The Conference, co-hosted by Senegal and United Arab Emirates, takes place on 2 to 4 December 2026 in UAE. Ambassador Jadoon called for the upcoming conference to prioritize advancing practical transboundary cooperation, including through reinforcing legal frameworks and promoting conflict prevention and peaceful dispute resolution, emphasizing that it should also elevate the voices of those countries that depend on shared water resources for their sustainable development and survival.
“Above all,” he said, “the conference offers a crucial opportunity for all delegations to reaffirm their commitment to fundamental principles of international water law—specifically, the equitable and reasonable utilization of shared water resources, the obligation to prevent significant harm to other riparian states, and the duty to cooperate.”
Accordingly, Ambassador Jadoon welcomed the inclusion of Transboundary Water Cooperation as one of the themes for the interactive dialogues. Pakistan, he said, stands ready to contribute constructively to discussions under this theme by sharing insights from its decades-long treaty based water-sharing arrangement.

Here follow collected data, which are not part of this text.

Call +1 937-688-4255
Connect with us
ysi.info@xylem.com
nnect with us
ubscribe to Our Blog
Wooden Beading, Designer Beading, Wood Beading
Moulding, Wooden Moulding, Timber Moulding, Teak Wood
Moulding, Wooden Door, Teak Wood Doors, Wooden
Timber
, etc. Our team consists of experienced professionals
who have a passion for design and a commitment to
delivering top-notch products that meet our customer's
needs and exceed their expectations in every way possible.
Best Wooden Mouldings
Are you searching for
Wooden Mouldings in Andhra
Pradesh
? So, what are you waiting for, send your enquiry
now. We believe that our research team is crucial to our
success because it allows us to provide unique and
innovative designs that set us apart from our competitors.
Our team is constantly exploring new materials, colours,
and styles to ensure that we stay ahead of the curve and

But the Pakistani envoy’s well-reasoned remarks drew a response from India’s UN Ambassador Parvathaneni Harish who called them “baseless and unacceptable”, and “another deliberate attempt to politicize this important conference,” leading to a verbal duel.

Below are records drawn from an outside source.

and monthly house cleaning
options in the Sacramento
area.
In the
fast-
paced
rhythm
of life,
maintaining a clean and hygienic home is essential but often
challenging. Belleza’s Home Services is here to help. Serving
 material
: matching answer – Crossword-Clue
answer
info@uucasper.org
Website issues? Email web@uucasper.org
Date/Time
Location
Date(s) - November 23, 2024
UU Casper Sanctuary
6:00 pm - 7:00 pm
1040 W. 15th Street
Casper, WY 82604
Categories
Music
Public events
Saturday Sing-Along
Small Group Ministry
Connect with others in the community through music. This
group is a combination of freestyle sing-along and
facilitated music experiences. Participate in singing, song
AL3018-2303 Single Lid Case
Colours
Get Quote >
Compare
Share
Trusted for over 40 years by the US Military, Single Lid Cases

He talked about fundamental changes in the circumstances since India concluded this water treaty that required a reassessment of the obligations under the treaty, including technological advancements, demographic changes, climate change, the need for clean energy drive and the threat of persistent cross border terrorism.
“Cross Border terrorism from this country interferes with our ability to utilize the water as per the provisions of the treaty; we must reject attempts to exploit UN platforms to spread falsehood, and reiterate that SDG 6 must not be used as a pretext for misinformation or politicization,” the Indian Ambassador added.
A Pakistani delegate immediately challenged the Indian statement, calling it a case of “guilty conscience.” “Regrettably, this country has chosen to use today’s meeting to peddle its false narrative and we categorically reject their accusations and unsubstantiated claims,” said Mohammad Faheem, a third secretary at the Pakistan Mission to the UN.
Exercising his right of reply, he said, “It is in fact this country that is using its state sponsored proxies to foment terrorism in Pakistan, besides decade-long state terrorism in illegally occupied Jammu & Kashmir and its blatant violation of UN Security Council resolutions on Jammu & Kashmir.”
Faheem said the the Indian statement about the Indus Waters Treaty was nothing but obfuscation of facts and deliberate misinterpretation of the treaty, aimed at futilely justifying its illegal and unilateral decision to hold the treaty in abeyance. “Their claims about honoring treaty obligations in good faith cannot be measured by its rhetoric but only by its actions,” the Pakistani delegate said.